Akıllara durgunluk veren 566 dakikalık filmin kısaltılmamış orijinal versiyonunun Selanik’te seyirciyle buluşacak olması manidar. Lanzmann 11 yıl boyunca durmadan çalışmış, gardiyanlar, şahitler, Nazilik yapmış olanlarla röportajlar gerçekleştirmiş ve soykırımın tarihî, antropolojik ve kültürel tesirlerini keşfetmeye odaklanmış.
Gerçek bir sinema muvafakkiyeti payesini layıkıyla kazanmış Shoah belgeseli, Holokost’un hiçbir zaman tarihin tozlu sayfaları arasında kalıp unutulmamasını sağladığı gibi konuyu bilmeme veya inkâr etme mazeretinin arkasına gizlenmeye meyilli olanları da çaresiz bırakıyor.
Festival kapsamında hususi bir etkinlik, Selanik’in medarıiftiharı, tarihî Olympion sinemasında müziğin gücü ile sinema büyüsünün birleşmesini sağlayacak. 1920 yapımı The Golem Yahudiler’in bir süre sonra başına gelecekler hakkında alegorik bir eser olduğu gibi aynı zamanda antisemitizm hususunda çekilmiş ilk filmlerden biri. İlk dönem Alman ekspresyonizminin ender örneklerinden bu ikonik film Nosferatu ve Metropolis gibi şaheserlere giden yolu açmıştı.
Film bir Yahudi Ortaçağ efsanesinden ilhamla çekilmiş; tarihî değeri dışında bilim kurgu sineması kapsamında keşfedilecek bir mücevher sayılıyor.
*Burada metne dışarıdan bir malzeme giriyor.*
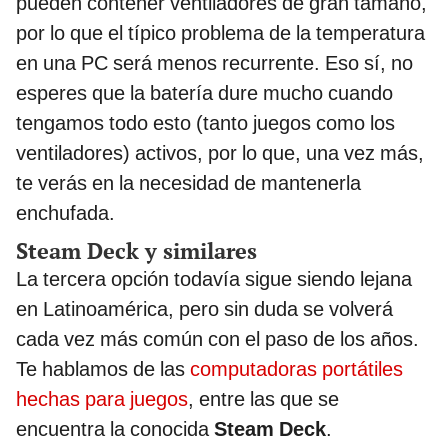
pueden contener ventiladores de gran tamaño,
por lo que el típico problema de la temperatura
en una PC será menos recurrente. Eso sí, no
esperes que la batería dure mucho cuando
tengamos todo esto (tanto juegos como los
ventiladores) activos, por lo que, una vez más,
te verás en la necesidad de mantenerla
enchufada.
Steam Deck y similares
La tercera opción todavía sigue siendo lejana
en Latinoamérica, pero sin duda se volverá
cada vez más común con el paso de los años.
Te hablamos de las
computadoras portátiles
hechas para juegos
, entre las que se
encuentra la conocida
Steam Deck
.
Sevilen besteci ve yönetmen Yannis Veslemes’in film için bestelediği müzik, filmin gösterimi sırasında sinema salonunda hazır bulunacak müzisyenler tarafından canlı olarak icra edilecek.
Tom Barkay imzalı 2021 yılı yapımı şoke edici Selanik’in Kahramanları (Heroes of Salonika) temerküz kamplarındaki gündelik yaşama odaklanıyor. Naziler’in elinden canlı kurtulmayı başarmış, çoğu İsrail’de yaşayan altı Selanik Yahudisi tüyler ürpertici detaylarla işkenceleri, yok etme metotlarını, hastalıkları, açlıktan ölümleri ve kendilerine tatbik edilmiş deneyleri aktarıyor. Naziler’in gaddarlığını ve bu evrensel suçun boyutlarını böylesine derinlemesine hissettiğimiz ender anlardan biri diyebiliriz film için.
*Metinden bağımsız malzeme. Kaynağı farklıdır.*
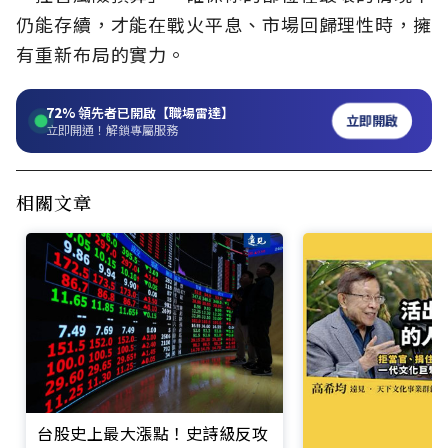
仍能存續，才能在戰火平息、市場回歸理性時，擁
有重新布局的實力。
72%
領先者已開啟【職場雷達】
立即開啟
立即開通！解鎖專屬服務
相關文章
台股史上最大漲點！史詩級反攻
Selanik’te doğmuş yönetmen Maurice Amaraggi karşımıza Selanik, sessizliğin şehri ( Salonique, ville du silence) adlı, 2006 senesi yapımı filmle çıkıyor.
Belgesel kentin çok kültürlü mazisine eğilirken bize “Balkanlar’ın Kudüs’ü” betimlemesini de hatırlatıyor ve Balkan Savaşlarından sonra baskın hale gelen, temelleri tek millet esasına oturtulmuş yeni kimliğiyle oluşan tezata dikkat çekiyor.
Soykırımdan kurtulabilmişlerin anlatımları, şehrin “modern” imajının görüntüleriyle harmanlanırken sinema seyircisi nostaljik yaklaşımın eşliğinde Selanik’in Yahudi cemaatinin trajik kaderi hakkındaki sessizliği bir kez daha bozma girişimine şahit oluyor.
2011 yapımı yürekler acısı Çocuklara Öpücükler (Kisses to the children) belgeselinde beş yaşlı Grek Yahudisi 2. Cihan Harbi sırasında işgal edilmiş Yunanistan’da tecrübe etmiş oldukları dehşetengiz hadiseleri aktarıyorlar. Vassilis Loules’in yönettiği filmde istikrahı birebir yaşamışların sözleriyle aslında tüm insanlığı alakadar etmesi beklenen korkunçluğa biz de sinema seyircisi sıfatıyla dahil oluyoruz.
Seyirci Kalmak ve Yanında Olmak (By-standing and Standing-by) adlı, Fofo Terzidou’nun 2012’de kotardığı filmde kalabalık ve zengin Selanik Yahudileri cemaatinin yanında daha az dikkat çekmiş, Osmanlı’da Selanik Sancağına bağlı kazalardan Katerin’in Yahudi ahalisine odaklanıyoruz.
Tarihçilerin analizleri, olayları yaşamış olanların anlatımları ve muhtelif ispatlar aracılığıyla tarihsel hafıza hakkında bir kez daha düşünme şansına sahip oluyoruz. Olabilecek en insanlık dışı suçlar hakkında bile önyargılar üretmeye ve sessiz kalmaya yarayan, tahrip edici basmakalıp inanışlara karşı daima mücadele etmemiz gerektiğini bu film de bize layıkıyla hatırlatıyor.